Work to be completed =
The answer must be every line of the records below that contains the word "weights".

Collection entries =
____

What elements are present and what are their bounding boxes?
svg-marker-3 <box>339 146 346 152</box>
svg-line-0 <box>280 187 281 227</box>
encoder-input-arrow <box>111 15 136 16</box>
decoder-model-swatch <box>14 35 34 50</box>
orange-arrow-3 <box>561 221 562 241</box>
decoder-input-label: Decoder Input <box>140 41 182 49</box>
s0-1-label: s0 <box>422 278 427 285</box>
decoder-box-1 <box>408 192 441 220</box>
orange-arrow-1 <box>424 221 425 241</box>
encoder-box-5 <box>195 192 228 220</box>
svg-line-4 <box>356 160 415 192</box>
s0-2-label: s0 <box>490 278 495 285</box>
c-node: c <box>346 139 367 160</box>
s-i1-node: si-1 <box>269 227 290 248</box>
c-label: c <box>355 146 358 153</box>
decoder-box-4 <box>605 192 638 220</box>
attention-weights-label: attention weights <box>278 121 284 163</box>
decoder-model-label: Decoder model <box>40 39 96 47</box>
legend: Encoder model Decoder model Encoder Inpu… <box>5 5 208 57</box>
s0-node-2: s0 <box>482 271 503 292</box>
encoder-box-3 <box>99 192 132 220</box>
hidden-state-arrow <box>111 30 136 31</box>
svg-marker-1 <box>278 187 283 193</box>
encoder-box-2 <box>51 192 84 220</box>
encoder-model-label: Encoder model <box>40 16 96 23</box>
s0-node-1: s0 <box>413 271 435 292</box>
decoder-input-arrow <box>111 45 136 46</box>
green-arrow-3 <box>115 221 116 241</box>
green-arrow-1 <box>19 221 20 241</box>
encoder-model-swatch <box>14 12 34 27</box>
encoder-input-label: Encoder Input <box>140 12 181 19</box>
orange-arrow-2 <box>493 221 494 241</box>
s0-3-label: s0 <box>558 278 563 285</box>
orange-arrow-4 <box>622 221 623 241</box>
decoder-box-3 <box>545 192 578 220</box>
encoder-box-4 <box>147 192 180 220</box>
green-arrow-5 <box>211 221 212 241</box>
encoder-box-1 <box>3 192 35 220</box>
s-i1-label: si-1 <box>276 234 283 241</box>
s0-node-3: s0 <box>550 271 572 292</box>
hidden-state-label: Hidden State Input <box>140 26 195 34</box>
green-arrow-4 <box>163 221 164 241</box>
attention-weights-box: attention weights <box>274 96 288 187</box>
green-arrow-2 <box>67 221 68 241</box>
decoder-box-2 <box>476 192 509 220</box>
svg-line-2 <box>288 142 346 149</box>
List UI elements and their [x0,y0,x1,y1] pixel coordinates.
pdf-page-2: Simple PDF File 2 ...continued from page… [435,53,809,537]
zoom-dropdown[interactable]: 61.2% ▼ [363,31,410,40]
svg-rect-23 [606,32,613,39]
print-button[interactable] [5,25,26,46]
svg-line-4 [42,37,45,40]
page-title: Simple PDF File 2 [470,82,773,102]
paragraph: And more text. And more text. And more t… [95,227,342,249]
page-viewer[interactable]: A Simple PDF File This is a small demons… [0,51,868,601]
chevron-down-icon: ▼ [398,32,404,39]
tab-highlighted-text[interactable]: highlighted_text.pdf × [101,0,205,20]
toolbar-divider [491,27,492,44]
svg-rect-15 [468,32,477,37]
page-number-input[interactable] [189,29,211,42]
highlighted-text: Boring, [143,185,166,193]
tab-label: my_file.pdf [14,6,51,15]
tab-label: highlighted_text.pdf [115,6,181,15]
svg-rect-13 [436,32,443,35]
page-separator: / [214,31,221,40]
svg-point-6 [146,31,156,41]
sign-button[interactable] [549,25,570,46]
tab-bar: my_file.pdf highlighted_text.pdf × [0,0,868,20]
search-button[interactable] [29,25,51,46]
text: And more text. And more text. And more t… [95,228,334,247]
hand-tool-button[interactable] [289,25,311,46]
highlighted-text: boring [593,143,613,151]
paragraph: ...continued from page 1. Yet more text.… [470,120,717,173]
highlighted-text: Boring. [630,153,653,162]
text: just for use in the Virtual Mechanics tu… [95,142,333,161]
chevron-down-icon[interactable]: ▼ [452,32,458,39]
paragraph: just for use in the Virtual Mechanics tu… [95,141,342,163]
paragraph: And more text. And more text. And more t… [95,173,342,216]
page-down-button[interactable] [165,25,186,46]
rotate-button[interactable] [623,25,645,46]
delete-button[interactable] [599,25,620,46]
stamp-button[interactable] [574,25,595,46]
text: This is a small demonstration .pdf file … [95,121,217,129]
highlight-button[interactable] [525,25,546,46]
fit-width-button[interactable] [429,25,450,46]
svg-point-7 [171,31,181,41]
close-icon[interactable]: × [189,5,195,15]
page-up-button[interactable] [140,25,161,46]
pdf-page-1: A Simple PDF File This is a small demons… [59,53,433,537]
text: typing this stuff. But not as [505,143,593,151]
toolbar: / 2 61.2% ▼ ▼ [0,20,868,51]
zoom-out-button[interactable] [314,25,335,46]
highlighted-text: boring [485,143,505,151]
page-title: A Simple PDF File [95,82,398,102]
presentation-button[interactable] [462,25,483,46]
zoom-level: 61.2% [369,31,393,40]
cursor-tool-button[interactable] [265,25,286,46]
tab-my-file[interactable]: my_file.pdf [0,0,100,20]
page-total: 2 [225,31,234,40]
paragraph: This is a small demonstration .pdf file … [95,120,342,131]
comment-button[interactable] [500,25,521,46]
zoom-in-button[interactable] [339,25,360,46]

____

Solution to the exercise =
attention-weights-label: attention weights <box>278 121 284 163</box>
attention-weights-box: attention weights <box>274 96 288 187</box>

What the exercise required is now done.